Ed è triste ed esilarante leggere le critiche sui giornali in questi giorni: le donne (anche quelle con una carriera internazionale) descritte dai principali editorialisti come “disinvolte” e “spigliate”, ma tu pensa, parlano e muovono i bulbi oculari. Pure se sono state più brave dei conduttori.
Gli uomini tutti dei “gran professionisti”, che hanno retto il palco “nonostante le difficoltà”. Ma tu pensa, fanno i conduttori e gli showman da 40 anni e sono riusciti a reggere il palco. È come se mi stupissi del fatto che il mio piastrellista di fiducia da 30 anni sapesse mettere le piastrelle in bagno. Che professionisti. Pazzesco.
Nell’articolo di una firma di punta ho letto perfino “leggerezza” ed “eleganza” riferiti a Fiorello, appena reduce da un appassionante monologo sui cazzi degli animali.

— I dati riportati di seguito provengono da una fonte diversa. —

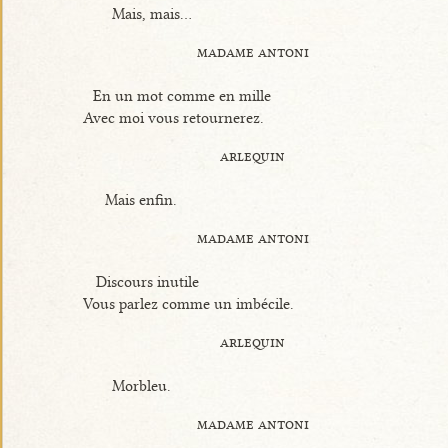
Mais, mais...
madame antoni
En un mot comme en mille
Avec moi vous retournerez.
arlequin
Mais enfin.
madame antoni
Discours inutile
Vous parlez comme un imbécile.
arlequin
Morbleu.
madame antoni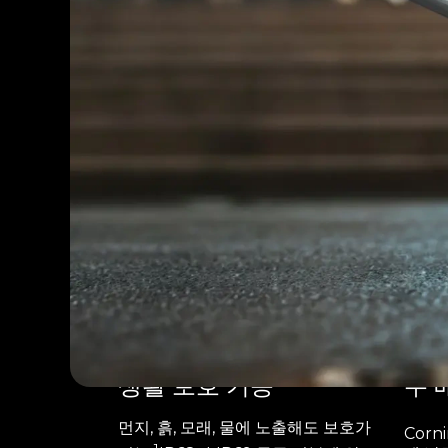
생활 보호 기능
두 
먼지, 흙, 모래, 물에 노출해도 보호가
Corn
1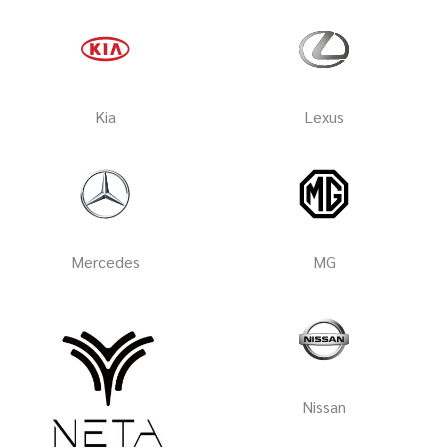
Kia
Lexus
Mercedes
MG
Nissan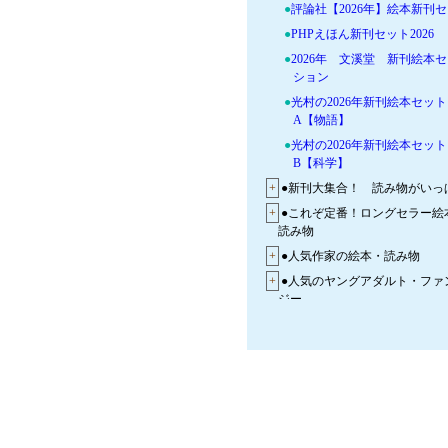
●
評論社【2026年】絵本新刊
●
PHPえほん新刊セット2026
●
2026年 文溪堂 新刊絵本
ション
●
光村の2026年新刊絵本セット
A【物語】
●
光村の2026年新刊絵本セット
B【科学】
+
●新刊大集合！ 読み物がいっ
+
●これぞ定番！ロングセラー絵
読み物
+
●人気作家の絵本・読み物
+
●人気のヤングアダルト・ファ
ジー
+
●怪奇・こわーい話とミステリ
+
●大好き 乗りものの本！
+
●迷路絵本と探しもの絵本
+
●学習まんがが大集合！
+
●図鑑で調べよう！ビジュアル
鑑・事典が大集合！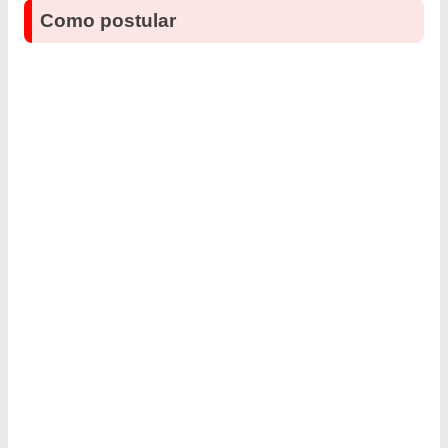
Como postular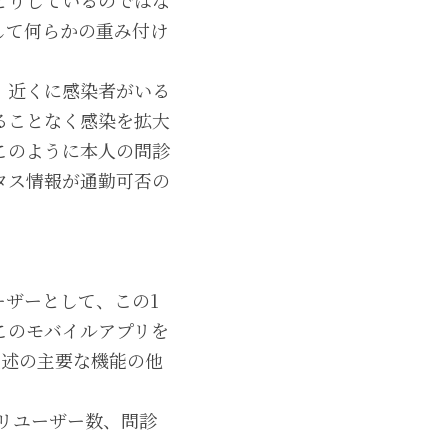
とりしているのではな
して何らかの重み付け
、近くに感染者がいる
けることなく感染を拡大
このように本人の問診
タス情報が通勤可否の
ザーとして、この1
このモバイルアプリを
上述の主要な機能の他
プリユーザー数、問診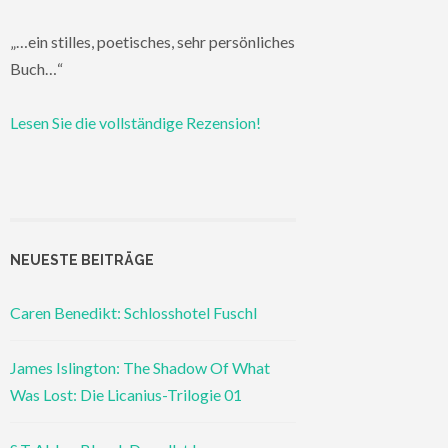
„…ein stilles, poetisches, sehr persönliches
Buch…“
Lesen Sie die vollständige Rezension!
NEUESTE BEITRÄGE
Caren Benedikt: Schlosshotel Fuschl
James Islington: The Shadow Of What
Was Lost: Die Licanius-Trilogie 01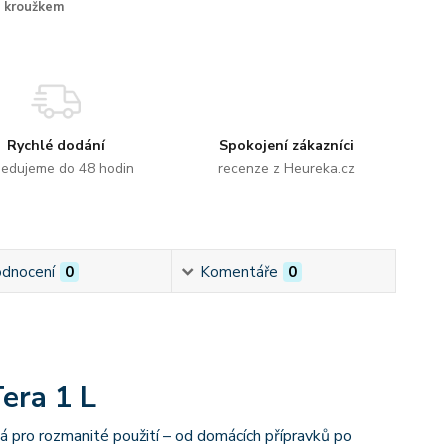
kroužkem
Rychlé dodání
Spokojení zákazníci
edujeme do 48 hodin
recenze z Heureka.cz
dnocení
0
Komentáře
0
era 1 L
á pro rozmanité použití – od domácích přípravků po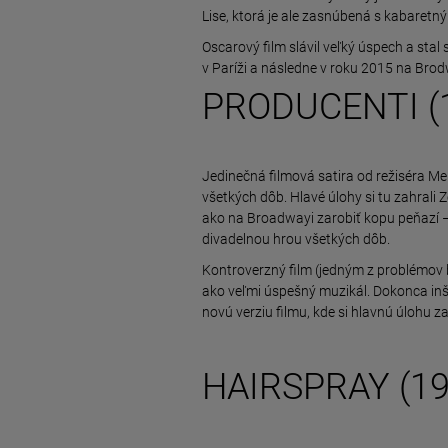
Lise, ktorá je ale zasnúbená s kabaret
Oscarový film slávil veľký úspech a stal
v Paríži a následne v roku 2015 na Brod
PRODUCENTI (
Jedinečná filmová satira od režiséra Me
všetkých dôb. Hlavé úlohy si tu zahrali 
ako na Broadwayi zarobiť kopu peňazí 
divadelnou hrou všetkých dôb.
Kontroverzný film (jedným z problémov b
ako veľmi úspešný muzikál. Dokonca inšpi
novú verziu filmu, kde si hlavnú úlohu 
HAIRSPRAY (19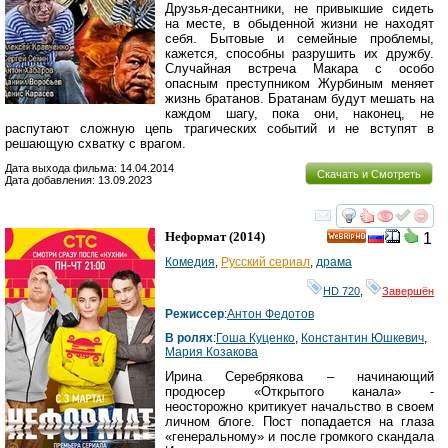
Друзья-десантники, не привыкшие сидеть
на месте, в обыденной жизни не находят
себя. Бытовые и семейные проблемы,
кажется, способны разрушить их дружбу.
Случайная встреча Макара с особо
опасным преступником Журбиным меняет
жизнь братанов. Братанам будут мешать на
каждом шагу, пока они, наконец, не
распутают сложную цепь трагических событий и не вступят в
решающую схватку с врагом.
Дата выхода фильма: 14.04.2014
Скачать и Смотреть
Дата добавления: 13.09.2023
смотреть
инте
Неформат
(2014)
1
HD
Комедия
,
Русский сериал
,
драма
HD 720
,
Завершён
Режиссер
:
Антон Федотов
В ролях
:
Гоша Куценко
,
Константин Юшкевич
,
Мария Козакова
Ирина Серебрякова – начинающий
продюсер «Открытого канала» -
неосторожно критикует начальство в своем
личном блоге. Пост попадается на глаза
«генеральному» и после громкого скандала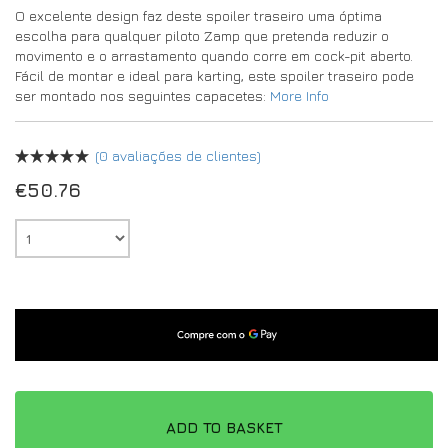
O excelente design faz deste spoiler traseiro uma óptima
escolha para qualquer piloto Zamp que pretenda reduzir o
movimento e o arrastamento quando corre em cock-pit aberto.
Fácil de montar e ideal para karting, este spoiler traseiro pode
ser montado nos seguintes capacetes:
More Info
(
0
avaliações de clientes)
€
50.76
ADD TO BASKET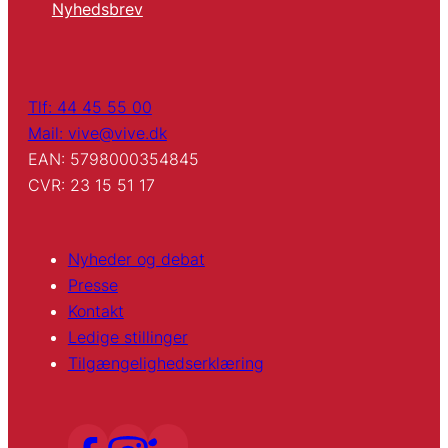
Nyhedsbrev
Tlf: 44 45 55 00
Mail: vive@vive.dk
EAN: 5798000354845
CVR: 23 15 51 17
Nyheder og debat
Presse
Kontakt
Ledige stillinger
Tilgængelighedserklæring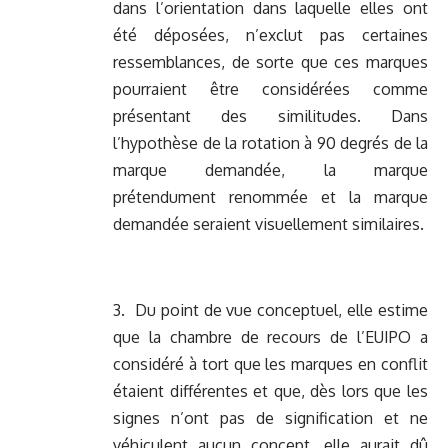
dans l’orientation dans laquelle elles ont
été déposées, n’exclut pas certaines
ressemblances, de sorte que ces marques
pourraient être considérées comme
présentant des similitudes. Dans
l’hypothèse de la rotation à 90 degrés de la
marque demandée, la marque
prétendument renommée et la marque
demandée seraient visuellement similaires.
3. Du point de vue conceptuel, elle estime
que la chambre de recours de l’EUIPO a
considéré à tort que les marques en conflit
étaient différentes et que, dès lors que les
signes n’ont pas de signification et ne
véhiculent aucun concept, elle aurait dû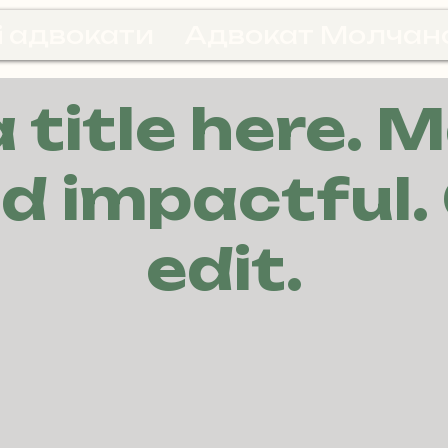
і адвокати
Адвокат Молчан
 title here. M
d impactful. 
edit.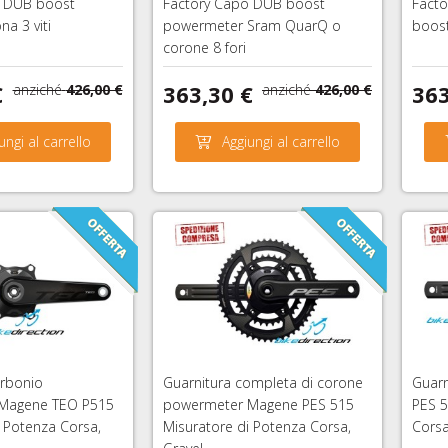
o DUB boost
Factory Capo DUB boost
Facto
na 3 viti
powermeter Sram QuarQ o
boost
corone 8 fori
€
363,30 €
363
anziché
426,00 €
anziché
426,00 €
ungi al carrello
Aggiungi al carrello
arbonio
Guarnitura completa di corone
Guar
Magene TEO P515
powermeter Magene PES 515
PES 5
i Potenza Corsa,
Misuratore di Potenza Corsa,
Corsa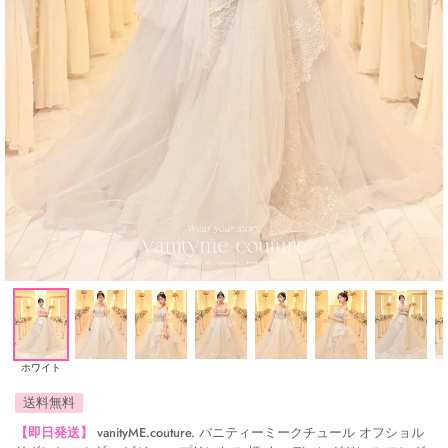
ホワイト
送料無料
【即日発送】
vanityME.couture. バニティーミークチュール オフショル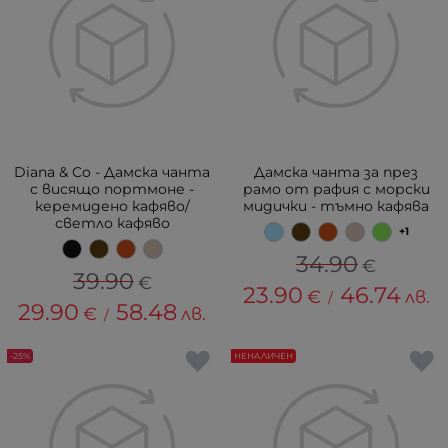
Diana & Co - Дамска чанта
Дамска чанта за през
с висящо портмоне -
рамо от рафия с морски
керемидено кафяво/
мидички - тъмно кафява
светло кафяво
+1
34.90
€
39.90
€
23.90
46.74
€
лв.
/
29.90
58.48
€
лв.
/
-25%
НЕНАЛИЧЕН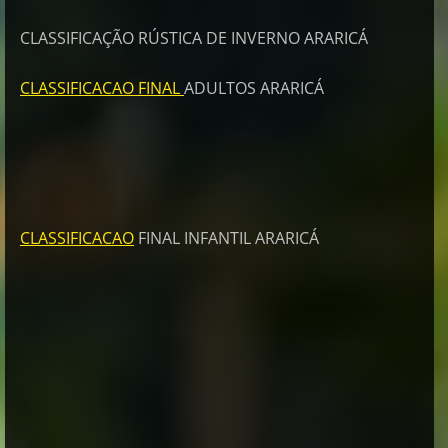
CLASSIFICAÇÃO RÚSTICA DE INVERNO ARARICÁ
CLASSIFICACAO FINAL
ADULTOS ARARICÁ
CLASSIFICACAO
FINAL INFANTIL ARARICÁ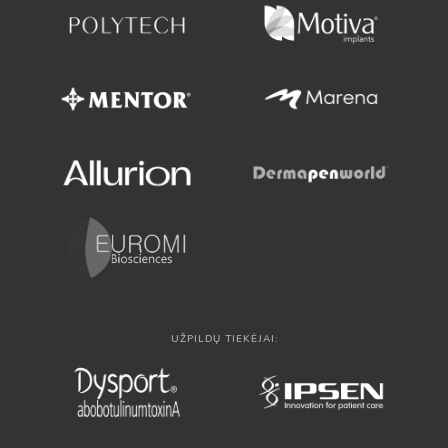
UŽPILDŲ TIEKĖJAI: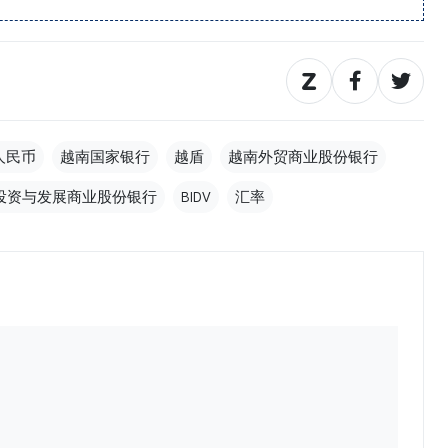
人民币
越南国家银行
越盾
越南外贸商业股份银行
投资与发展商业股份银行
BIDV
汇率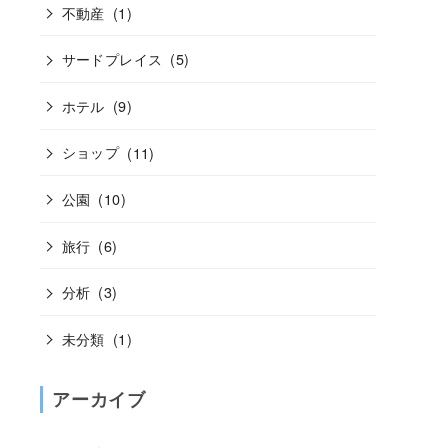
不動産
(1)
サードプレイス
(5)
ホテル
(9)
ショップ
(11)
公園
(10)
旅行
(6)
分析
(3)
未分類
(1)
アーカイブ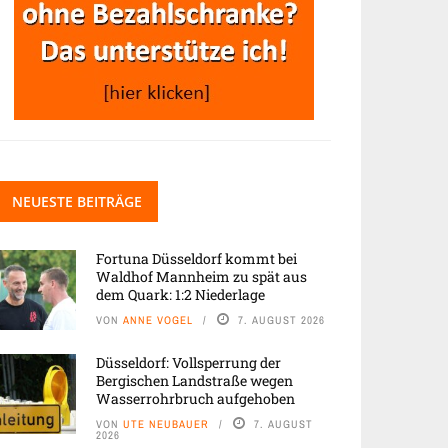
NEUESTE BEITRÄGE
Fortuna Düsseldorf kommt bei
Waldhof Mannheim zu spät aus
dem Quark: 1:2 Niederlage
VON
ANNE VOGEL
7. AUGUST 2026
Düsseldorf: Vollsperrung der
Bergischen Landstraße wegen
Wasserrohrbruch aufgehoben
VON
UTE NEUBAUER
7. AUGUST
2026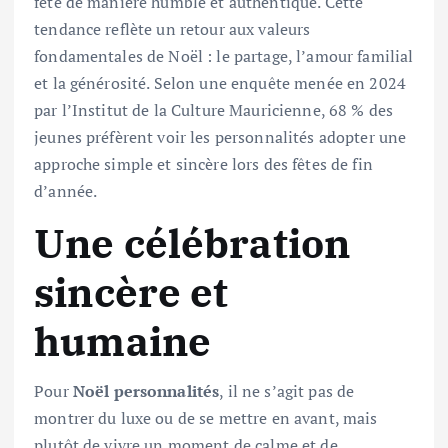
fête de manière humble et authentique. Cette
tendance reflète un retour aux valeurs
fondamentales de Noël : le partage, l’amour familial
et la générosité. Selon une enquête menée en 2024
par l’Institut de la Culture Mauricienne, 68 % des
jeunes préfèrent voir les personnalités adopter une
approche simple et sincère lors des fêtes de fin
d’année.
Une célébration
sincère et
humaine
Pour
Noël personnalités
, il ne s’agit pas de
montrer du luxe ou de se mettre en avant, mais
plutôt de vivre un moment de calme et de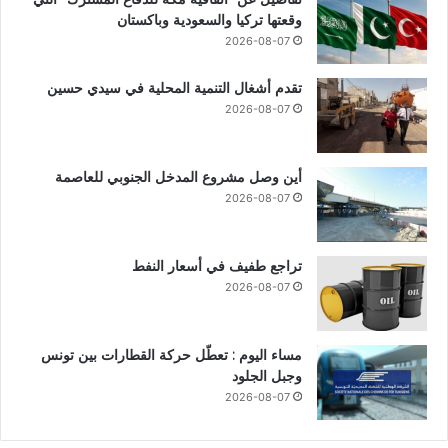
وقعتها تركيا والسعودية وباكستان
2026-08-07
تقدم أشغال التنمية المحلية في سيدي حسين
2026-08-07
أين وصل مشروع المدخل الجنوبي للعاصمة
2026-08-07
تراجع طفيف في أسعار النفط
2026-08-07
مساء اليوم : تعطّل حركة القطارات بين تونس
وجبل الجلود
2026-08-07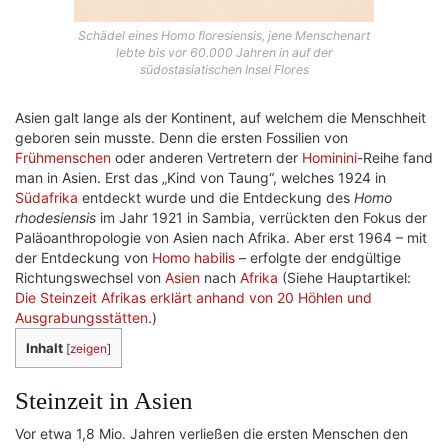
Schädel eines Homo floresiensis, jene Menschenart
lebte bis vor 60.000 Jahren in auf der
südostasiatischen Insel Flores
Asien galt lange als der Kontinent, auf welchem die Menschheit
geboren sein musste. Denn die ersten Fossilien von
Frühmenschen
oder anderen Vertretern der
Hominini
-Reihe fand
man in Asien. Erst das „Kind von Taung“, welches 1924 in
Südafrika
entdeckt wurde und die Entdeckung des
Homo
rhodesiensis
im Jahr 1921 in Sambia, verrückten den Fokus der
Paläoanthropologie von Asien nach Afrika. Aber erst 1964 – mit
der Entdeckung von
Homo habilis
– erfolgte der endgültige
Richtungswechsel von
Asien
nach
Afrika
(Siehe Hauptartikel:
Die Steinzeit Afrikas erklärt anhand von 20 Höhlen und
Ausgrabungsstätten
.)
Inhalt
[
zeigen
]
Steinzeit in Asien
Vor etwa 1,8 Mio. Jahren verließen die ersten Menschen den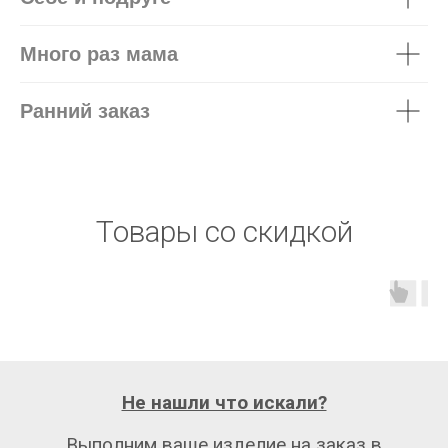
Много раз мама
Ранний заказ
Товары со скидкой
Не нашли что искали?
Выполним ваше изделие на заказ в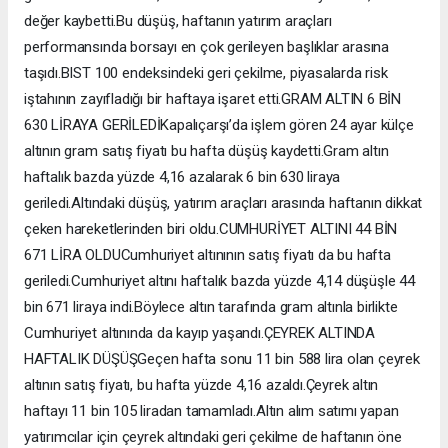
değer kaybetti.Bu düşüş, haftanın yatırım araçları
performansında borsayı en çok gerileyen başlıklar arasına
taşıdı.BIST 100 endeksindeki geri çekilme, piyasalarda risk
iştahının zayıfladığı bir haftaya işaret etti.GRAM ALTIN 6 BİN
630 LİRAYA GERİLEDİKapalıçarşı’da işlem gören 24 ayar külçe
altının gram satış fiyatı bu hafta düşüş kaydetti.Gram altın
haftalık bazda yüzde 4,16 azalarak 6 bin 630 liraya
geriledi.Altındaki düşüş, yatırım araçları arasında haftanın dikkat
çeken hareketlerinden biri oldu.CUMHURİYET ALTINI 44 BİN
671 LİRA OLDUCumhuriyet altınının satış fiyatı da bu hafta
geriledi.Cumhuriyet altını haftalık bazda yüzde 4,14 düşüşle 44
bin 671 liraya indi.Böylece altın tarafında gram altınla birlikte
Cumhuriyet altınında da kayıp yaşandı.ÇEYREK ALTINDA
HAFTALIK DÜŞÜŞGeçen hafta sonu 11 bin 588 lira olan çeyrek
altının satış fiyatı, bu hafta yüzde 4,16 azaldı.Çeyrek altın
haftayı 11 bin 105 liradan tamamladı.Altın alım satımı yapan
yatırımcılar için çeyrek altındaki geri çekilme de haftanın öne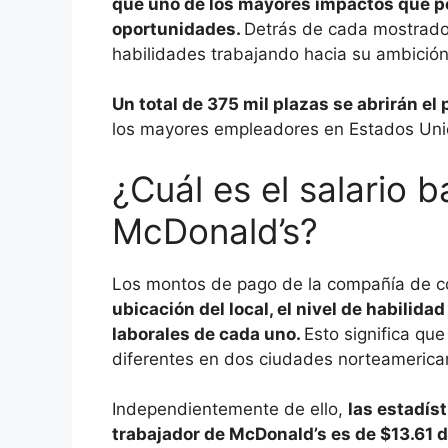
que uno de los mayores impactos que p
oportunidades.
Detrás de cada mostrador
habilidades trabajando hacia su ambición 
Un total de 375 mil plazas se abrirán el
los mayores empleadores en Estados Un
¿Cuál es el salario 
McDonald’s?
Los montos de pago de la compañía de c
ubicación del local, el nivel de habilida
laborales de cada uno.
Esto significa qu
diferentes en dos ciudades norteamerica
Independientemente de ello,
las estadís
trabajador de McDonald’s es de $13.61 d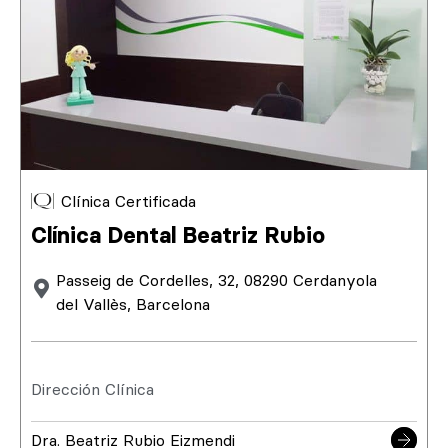
Clínica Certificada
Clínica Dental Beatriz Rubio
Passeig de Cordelles, 32, 08290 Cerdanyola
del Vallès, Barcelona
Dirección Clínica
Dra. Beatriz Rubio Eizmendi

E ora veniamo alla presenza della Palombelli, che ben si sposa con il contesto inquietante appena descritto. Intanto è difficile comprendere cosa ci azzeccasse la Palombelli col Festival, anche tenendo in considerazione la sua amicizia con i potenti del Festival.
Tralasciando il fatto che, nonostante faccia la conduttrice tutti i giorni tre ore al giorno, non riuscisse mai a guardare in camera. Ci riusciva Elodie, voglio dire, che fa la cantante.
Tralasciando le battute fiorite ovunque sull’intonazione della voce da diciassettenne pariolina che si sta giustificando col papà perché è andata a sbattere su un palo del Fleming con la macchinina elettrica, ci si chiede se fosse necessario farle dire quello che ha detto.
Investirla di un qualche ruolo di rappresentanza sulla condizione femminile. Il tutto mentre, dopo 40 anni di carriera, si fa prestare il microfono dal conduttore e quello che ci siamo appena detti.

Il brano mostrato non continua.